Entries taken from a collection

↓↓↓

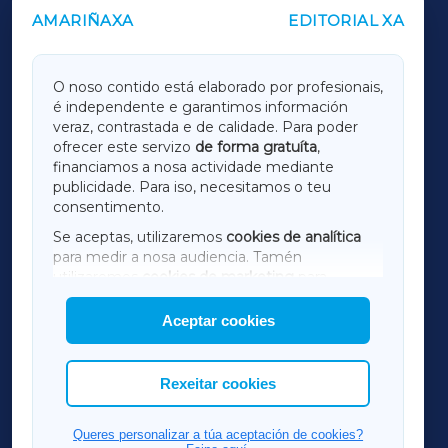
AMARIÑAXA
EDITORIAL XA
OUTROS PERIÓDICOS
GALICIAXA
O noso contido está elaborado por profesionais,
é independente e garantimos información
LUGOXA
veraz, contrastada e de calidade. Para poder
ofrecer este servizo
de forma gratuíta
,
financiamos a nosa actividade mediante
TERRACHAXA
publicidade. Para iso, necesitamos o teu
consentimento.
SARRIAXA
Se aceptas, utilizaremos
cookies de analítica
para medir a nosa audiencia. Tamén
AMARIÑAXA
utilizaremos
cookies de marketing
para
mostrar publicidade de terceiros.
Aceptar cookies
RIBEIRASACRAXA
Así mesmo, podes personalizar a elección das
cookies que desexas permitir.
ACORUÑAXA
Rexeitar cookies
FERROLXA
Queres personalizar a túa aceptación de cookies?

↑↑↑

Your task is to copy each line of the data above that holds "cookies".

cookies de analítica
cookies de marketing
Aceptar cookies
cookies que desexas permitir.
Rexeitar cookies
Queres personalizar a túa aceptación de cookies?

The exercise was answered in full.